How to Navigate Shame in Culture and Community

How to Navigate Shame in Culture and Community November 29, 2019

Shame is a powerful force in our modern world. It prevents behavior by terrorizing our expectations. It divides people, groups, and organizations. It destroys families.

And the hard thing about shame is that it is not going anywhere. We try to cover it up or hide it. We try to run from it or pretend it isn’t there. Shame comes through our internal assessments as well as external ones. And it is a heavy weight, a burden that can (and does) destroy many well-meaning people and relationships.

How do we navigate shame in our culture? In our communities? In our own minds? Where does shame come from and why have we made such a mess of it?

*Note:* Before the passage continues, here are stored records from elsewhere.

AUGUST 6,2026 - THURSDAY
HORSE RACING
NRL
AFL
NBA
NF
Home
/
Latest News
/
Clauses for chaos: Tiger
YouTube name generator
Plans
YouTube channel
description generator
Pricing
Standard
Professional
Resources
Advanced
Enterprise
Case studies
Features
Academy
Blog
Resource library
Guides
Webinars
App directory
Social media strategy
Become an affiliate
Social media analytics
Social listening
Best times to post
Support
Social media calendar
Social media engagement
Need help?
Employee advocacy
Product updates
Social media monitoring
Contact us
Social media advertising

These are hard questions. But imagine a world where we consider these together, seriously and honestly. It would not be a world devoid of shame, but a world where we can handle it better.

 

Communicating Value

For as long as humans have existed, they have been using shame as a way to communicate value. Quite simply, we honor and celebrate that which we value. And we shame that which we devalue.

That is the utilitarian use for shame – it communicates culture. It tells us what actions/thoughts/beliefs our communities want to see repeated and which they have no room for in that particular community.

But of course, we take this too far. We have weaponized shame. We have turned it into an indictment of identity rather than a conversation of values.

 

Action and Identity

In order to have healthy communities, we need diversity. We need challenging ideas and personalities. We need acceptance at all levels.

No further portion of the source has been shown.